Entries follow. Give back exactly the lines starting at the one containing "Solutions (181, 28)" and ending at the one containing "Login (656, 29)", and no other lines.

=== Section Start ===

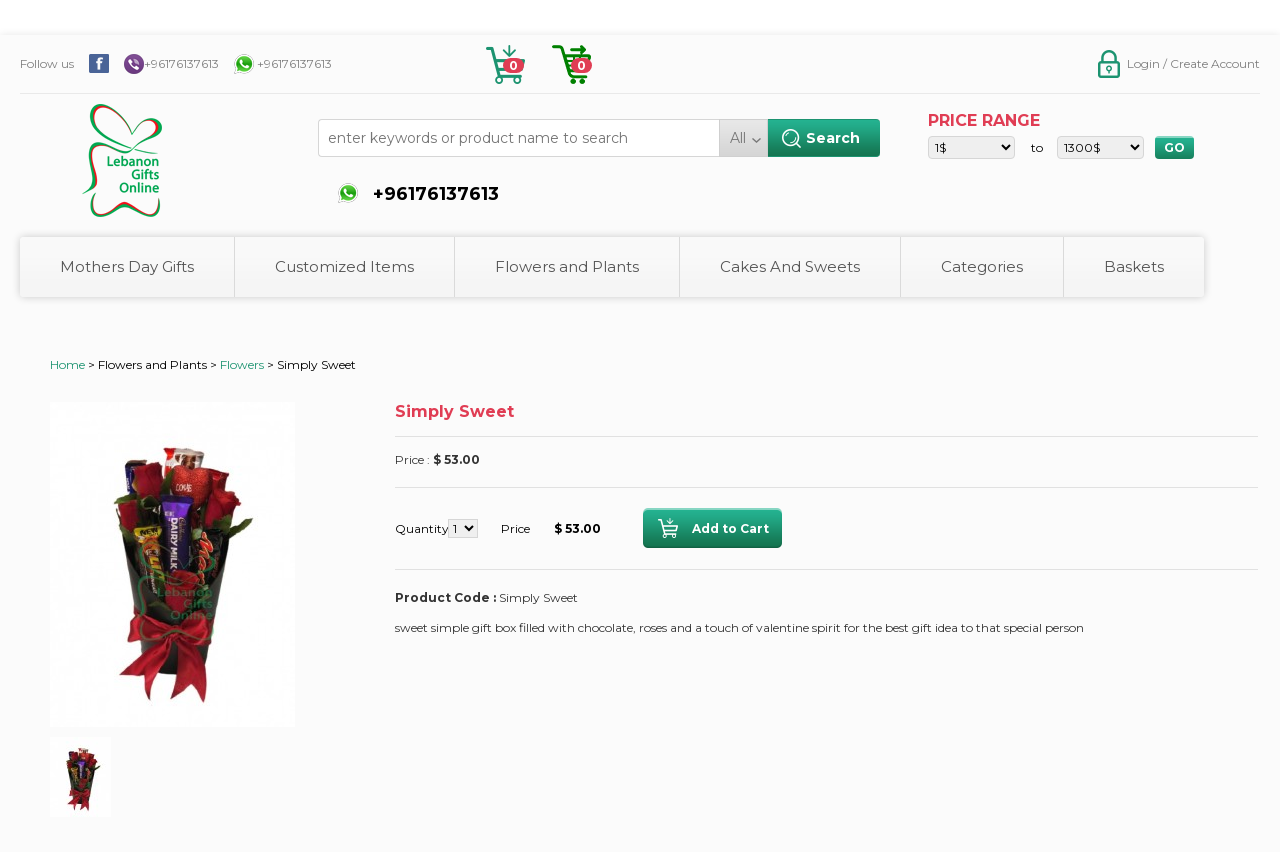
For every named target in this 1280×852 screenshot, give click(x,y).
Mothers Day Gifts (127, 266)
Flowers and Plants (567, 266)
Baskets (1134, 266)
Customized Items (344, 266)
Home (67, 364)
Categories (982, 266)
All (738, 138)
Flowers (242, 364)
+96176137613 (181, 63)
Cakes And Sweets (790, 266)
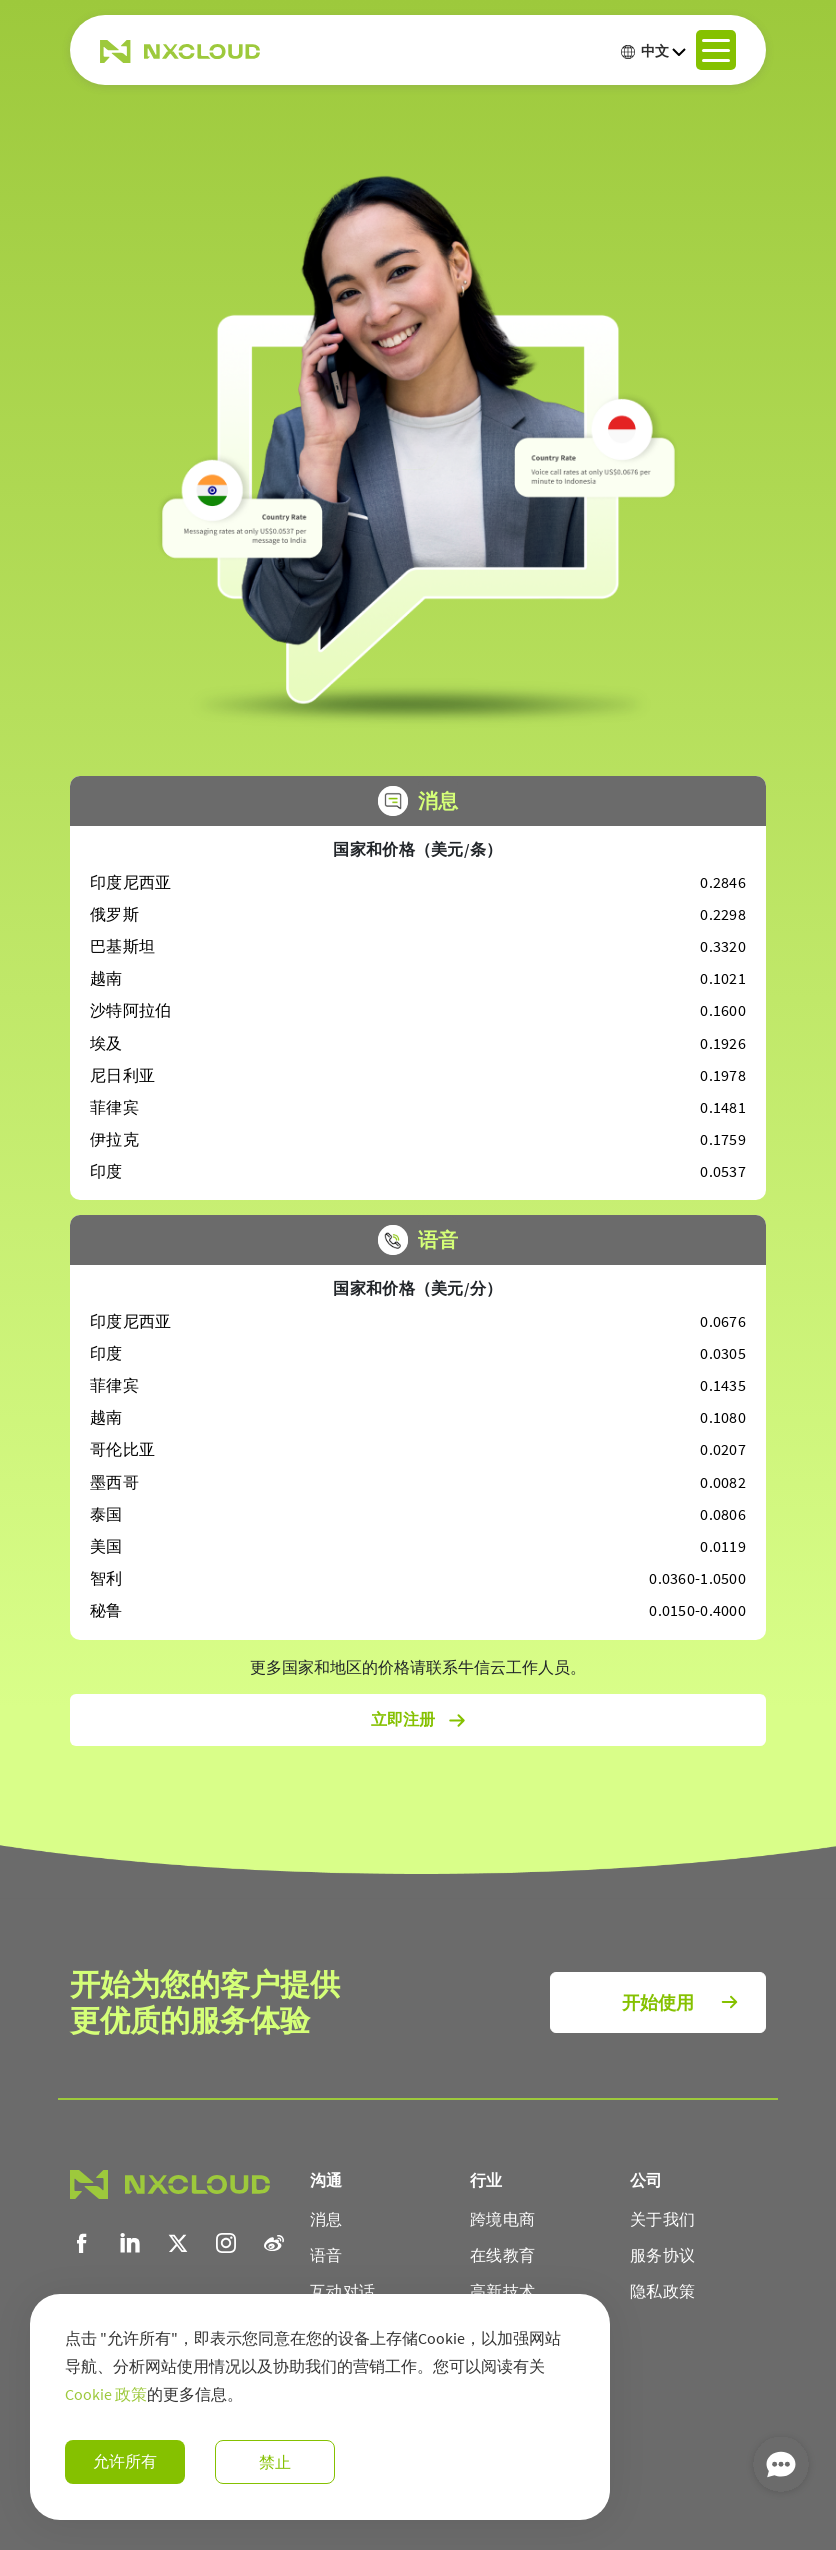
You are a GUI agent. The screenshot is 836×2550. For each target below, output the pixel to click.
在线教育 (502, 2255)
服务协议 (662, 2255)
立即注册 (418, 1720)
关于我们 (662, 2219)
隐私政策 (662, 2291)
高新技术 (502, 2291)
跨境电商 (502, 2219)
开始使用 (658, 2002)
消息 (326, 2219)
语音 (326, 2255)
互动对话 (342, 2291)
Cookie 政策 (106, 2394)
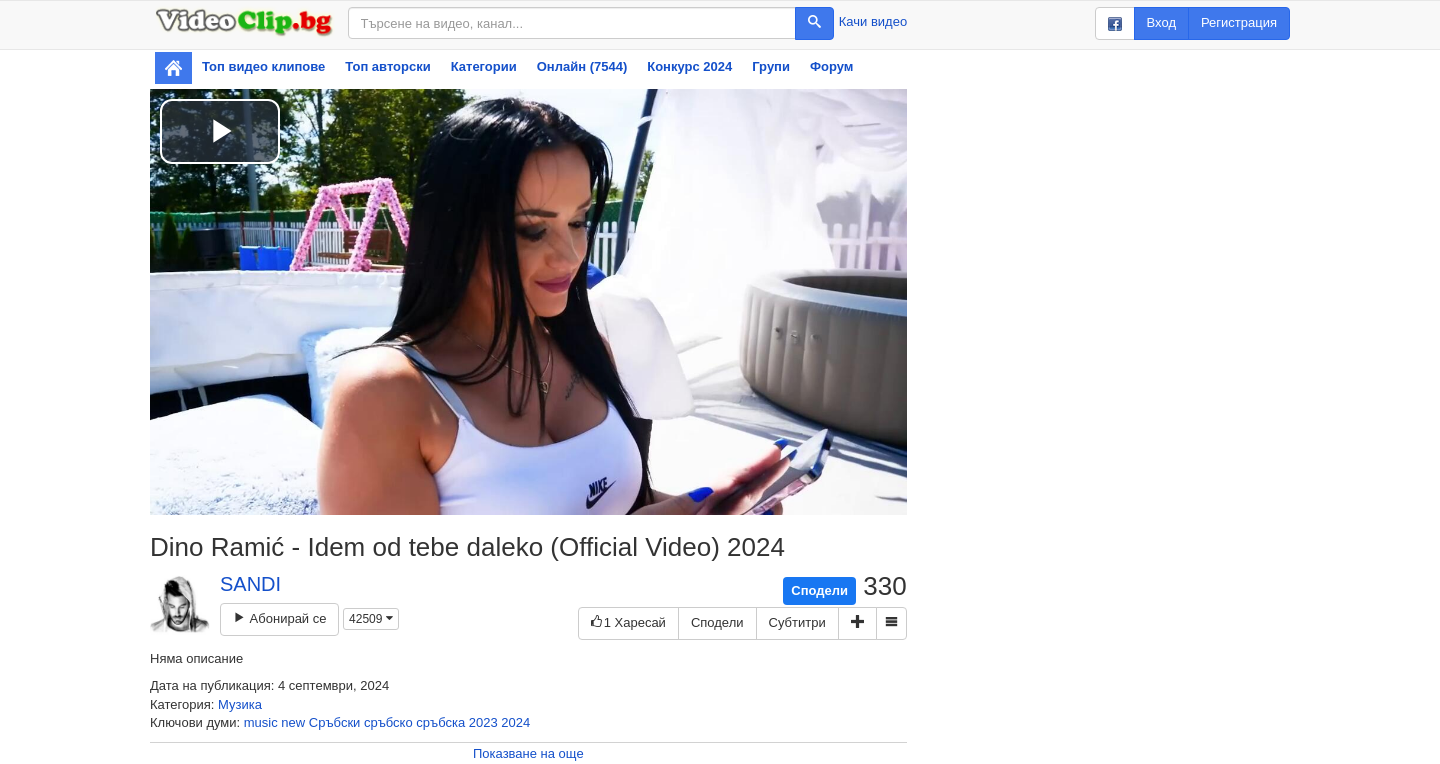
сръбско (388, 722)
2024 (515, 722)
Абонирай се (279, 618)
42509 (371, 619)
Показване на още (528, 753)
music (261, 722)
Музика (240, 704)
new (293, 722)
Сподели (819, 590)
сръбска (440, 722)
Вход (1161, 22)
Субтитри (797, 622)
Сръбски (335, 722)
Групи (771, 66)
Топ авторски (387, 66)
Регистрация (1239, 22)
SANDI (250, 584)
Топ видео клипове (263, 66)
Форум (831, 66)
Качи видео (873, 21)
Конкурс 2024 (689, 66)
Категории (484, 66)
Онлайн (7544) (582, 66)
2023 (483, 722)
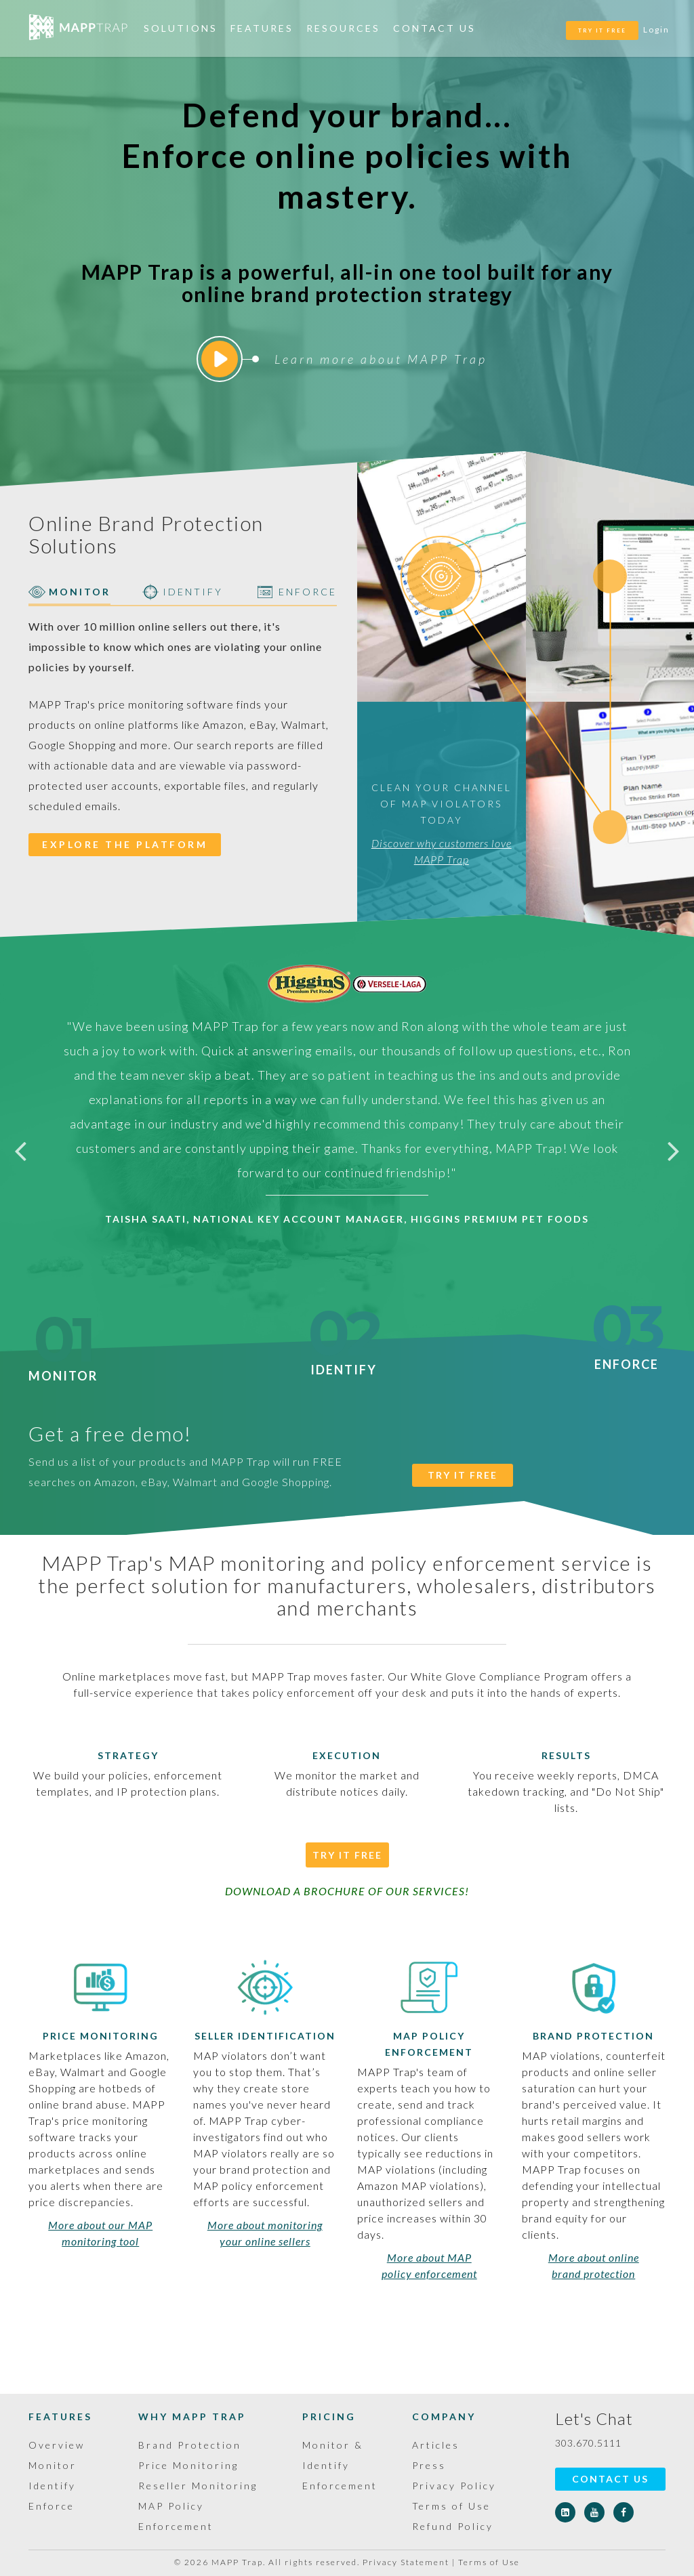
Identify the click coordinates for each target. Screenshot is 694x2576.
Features (261, 28)
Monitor (63, 1367)
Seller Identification (265, 2036)
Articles (436, 2445)
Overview (56, 2445)
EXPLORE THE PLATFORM (124, 844)
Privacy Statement (406, 2562)
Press (429, 2465)
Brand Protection (593, 2036)
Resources (343, 28)
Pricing (329, 2416)
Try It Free (347, 1855)
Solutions (181, 28)
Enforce (626, 1356)
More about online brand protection (593, 2265)
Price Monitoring (101, 2036)
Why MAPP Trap (192, 2416)
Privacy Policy (454, 2485)
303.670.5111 (588, 2443)
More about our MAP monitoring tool (100, 2232)
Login (656, 29)
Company (444, 2416)
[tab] (441, 576)
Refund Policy (452, 2526)
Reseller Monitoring (198, 2485)
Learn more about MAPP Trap (344, 359)
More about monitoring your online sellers (265, 2232)
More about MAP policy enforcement (429, 2265)
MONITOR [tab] (69, 592)
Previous (20, 1150)
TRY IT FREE (602, 30)
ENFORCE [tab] (297, 592)
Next (673, 1150)
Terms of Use (451, 2506)
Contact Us (434, 28)
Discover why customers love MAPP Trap (441, 851)
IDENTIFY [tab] (182, 592)
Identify (343, 1361)
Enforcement (339, 2485)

=== Section End ===

Solved problem =
Solutions (181, 28)
Enforce (626, 1356)
More about online brand protection (593, 2265)
Price Monitoring (101, 2036)
Why MAPP Trap (192, 2416)
Privacy Policy (454, 2485)
303.670.5111 (588, 2443)
More about our MAP monitoring tool (100, 2232)
Login (656, 29)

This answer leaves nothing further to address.